Eine berühmte Technologie, die auf seinen Erkenntnissen beruht, sind die Bildschirme unserer digitalen Geräte. Obwohl der Bildschirm lineare Informationen von einem linear denkenden Gerät, dem Computer, projiziert, wird eine Transformationskurve angewendet, die die Vorstellung des Computers von einem Bild an unsere menschliche Vision eines Bildes anpasst, das wir als „richtig“ akzeptieren. Diese Kurve wird als Gammakurve bezeichnet und hat im sRGB-Farbraum, der hauptsächlich bei digitalen Bildschirmen verwendet wird, einen Wert von 2,2. 2,2 ist der logarithmische Wert von 3,4 und liegt damit nahe an der Gamma-Kurve des menschlichen Sehvermögens von 4, auch wenn sie kontrastmäßig etwas flacher ausfällt.
Zurück zur Lautheit. Da wir wissen, dass es Frequenzen gibt, die wir als „laut“ wahrnehmen, und Frequenzen, die uns wenig stören, machen sich Tontechniker dieses Phänomen zunutze und verschieben die Grenzen der Lautheit von Tag zu Tag, ohne den Song oder den Werbespot im technischen Sinne lauter zu machen. Die gefühlte Lautheit eines Popsongs aus den 80er Jahren, wenn er nicht gerade neu gemastert wurde, klingt viel leiser als das Neueste und Beste von heute. Aber in Dezibel gemessen, liegen beide im gleichen Bereich.

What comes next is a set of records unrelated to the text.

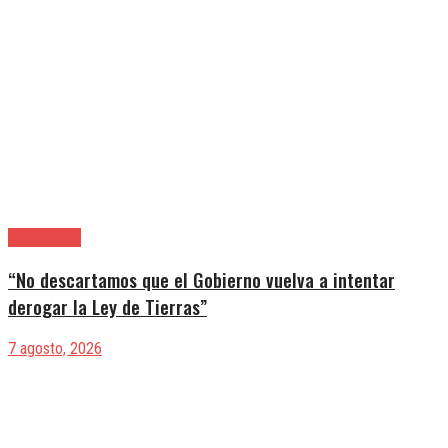
|Entrevistas
“No descartamos que el Gobierno vuelva a intentar
derogar la Ley de Tierras”
7 agosto, 2026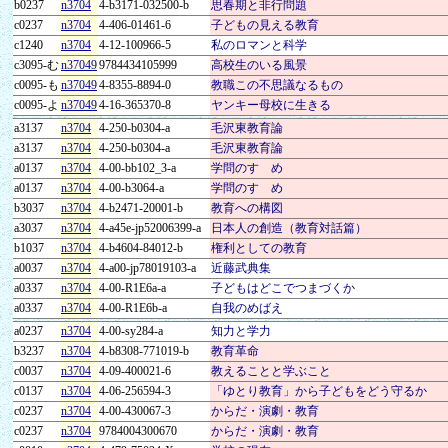
b0237
n3704
4-b3171-032500-b
思春期と非行問題
c0237
n3704
4-406-01461-6
子どもの見える教育
c1240
n3704
4-12-100966-5
私のロマンと科学
c3095-む
n37049
9784434105999
高校生のいる風景
c0095-も
n37049
4-8355-8894-0
教職この不思議なるもの
c0095-よ
n37049
4-16-365370-8
ヤンキー母校に生きる
a3137
n3704
4-250-b0304-a
毛沢東教育論
a3137
n3704
4-250-b0304-a
毛沢東教育論
a0137
n3704
4-00-bb102_3-a
学問のすゝめ
a0137
n3704
4-00-b3064-a
学問のすゝめ
b3037
n3704
4-b2471-20001-b
教育への構図
a3037
n3704
4-a45e-jp52006399-a
日本人の創造（教育対話篇）
b1037
n3704
4-b4604-84012-b
権利としての教育
a0037
n3704
4-a00-jp78019103-a
近藤武典集
a0337
n3704
4-00-R1E6a-a
子どもはどこでつまづくか
a0337
n3704
4-00-R1E6b-a
自我のめばえ
a0237
n3704
4-00-sy284-a
知力と学力
b3237
n3704
4-b8308-771019-b
教育革命
c0037
n3704
4-09-400021-6
教えることと学ぶこと
c0137
n3704
4-06-256594-3
「ゆとり教育」から子どもをどう守るか
c0237
n3704
4-00-430067-3
からだ・演劇・教育
c0237
n3704
9784004300670
からだ・演劇・教育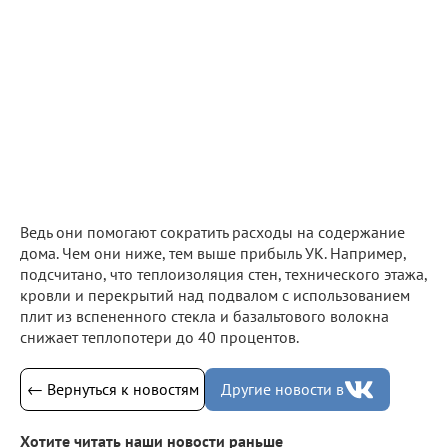
Ведь они помогают сократить расходы на содержание
дома. Чем они ниже, тем выше прибыль УК. Например,
подсчитано, что теплоизоляция стен, технического этажа,
кровли и перекрытий над подвалом с использованием
плит из вспененного стекла и базальтового волокна
снижает теплопотери до 40 процентов.
← Вернуться к новостям
Другие новости в
Хотите читать наши новости раньше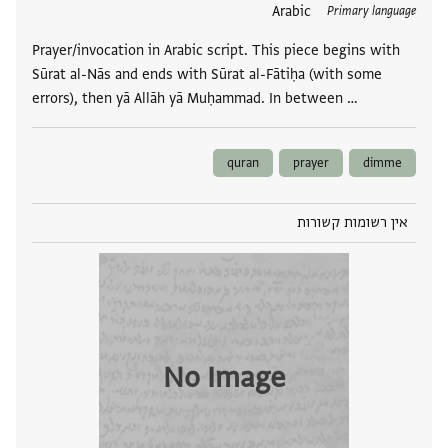
תגים
Arabic
Primary language
Prayer/invocation in Arabic script. This piece begins with
Sūrat al-Nās and ends with Sūrat al-Fātiḥa (with some
errors), then yā Allāh yā Muḥammad. In between …
quran
prayer
dimme
אין רשומות קשורות
No Image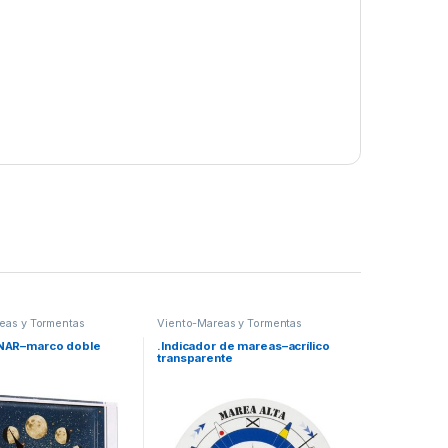
eas y Tormentas
Viento-Mareas y Tormentas
NAR–marco doble
.Indicador de mareas–acrílico
transparente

Vibrancy ist ein ähnliches Phänomen, aber in die Welt der Bilder versetzt. Farben springen einem ins Auge; der Gesamteindruck ist laut und dominant, ohne jegliche Subtilität. Moderne Mobiltelefone erzeugen leuchtende Farben bis zu dem Punkt, an dem es dem Betrachter weh tut. Das kann aber von Hersteller zu Hersteller unterschiedlich sein. Apple bemüht sich um ein relativ dezentes Erlebnis mit einem gewissen Maß an Realitätsnähe. Gleichzeitig liebt es ein gewisser koreanischer Hersteller, Farben bis an den äußersten Rand zu treiben.
Wenn Vibrancy und Lautheit an die Grenzen und darüber hinaus gebracht werden, wird die Welt ein weniger dezenter und subtiler Ort. Psychologisch gesehen schwappt dies auf den politischen Bereich und andere Bereiche der Gesellschaft über, wie wir jeden Tag erleben können (Fechners Reizschwelle wird oft bis zum Äußersten getrieben).